[Data provided]:
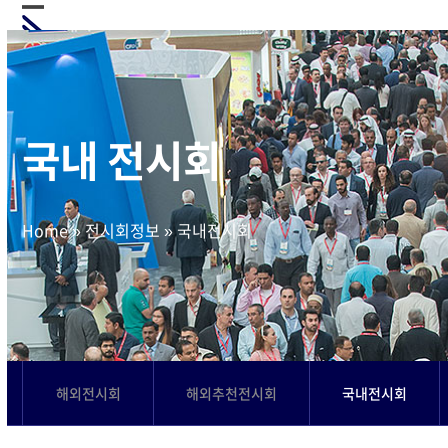
Skip
Open
Close
to
mobile
mobile
content
menu
menu
국내 전시회
Home
»
전시회정보
»
국내전시회
해외전시회
해외추천전시회
국내전시회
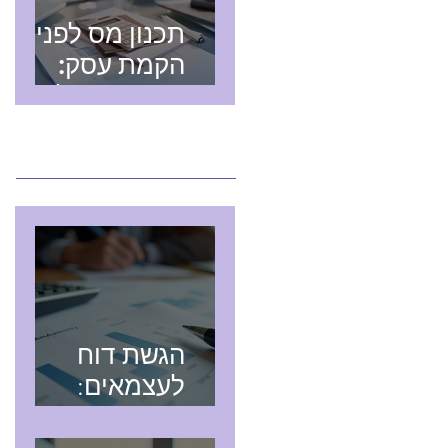
תכנון מס לפני
הקמת עסק:
חשיבותו של
רואה חשבון
מאמרים חדשים
מומחה בתחום
המיסים
הגשת דוח
לעצמאים:
מדריך מקיף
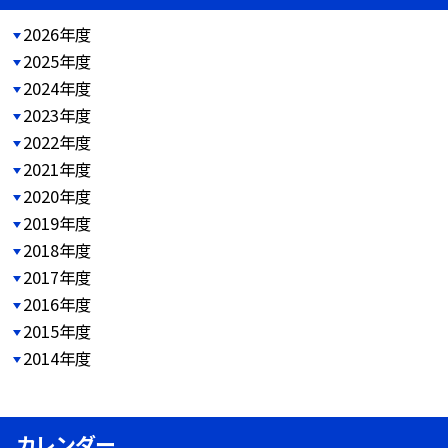
2026年度
2025年度
2024年度
2023年度
2022年度
2021年度
2020年度
2019年度
2018年度
2017年度
2016年度
2015年度
2014年度
カレンダー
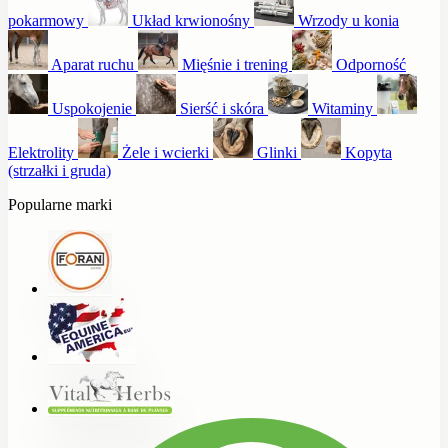
pokarmowy
Układ krwionośny
Wrzody u konia
Aparat ruchu
Mięśnie i trening
Odporność
Uspokojenie
Sierść i skóra
Witaminy
Elektrolity
Żele i wcierki
Glinki
Kopyta
(strzałki i gruda)
Popularne marki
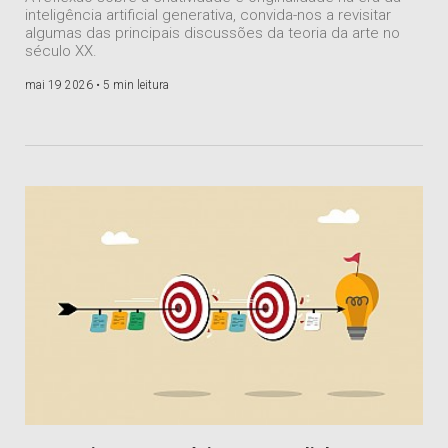
inteligência artificial generativa, convida-nos a revisitar
algumas das principais discussões da teoria da arte no
século XX.
mai 19 2026 •
5 min leitura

[Task directions]: Repeat the entries exactly and keep the pictures out of the copy.

[Response area]:
Skip
Open
Close
to
mobile
mobile
content
menu
menu
국내 전시회
Home
»
전시회정보
»
국내전시회
해외전시회
해외추천전시회
국내전시회
תכנון מס לפני
הקמת עסק:
חשיבותו של
רואה חשבון
מאמרים חדשים
מומחה בתחום
המיסים
הגשת דוח
לעצמאים:
מדריך מקיף
2026年度
2025年度
2024年度
2023年度
2022年度
2021年度
2020年度
2019年度
2018年度
2017年度
2016年度
2015年度
2014年度
カレンダー
pokarmowy
Układ krwionośny
Wrzody u konia
Aparat ruchu
Mięśnie i trening
Odporność
Uspokojenie
Sierść i skóra
Witaminy
Elektrolity
Żele i wcierki
Glinki
Kopyta
(strzałki i gruda)
Popularne marki
inteligência artificial generativa, convida-nos a revisitar
algumas das principais discussões da teoria da arte no
século XX.
mai 19 2026 •
5 min leitura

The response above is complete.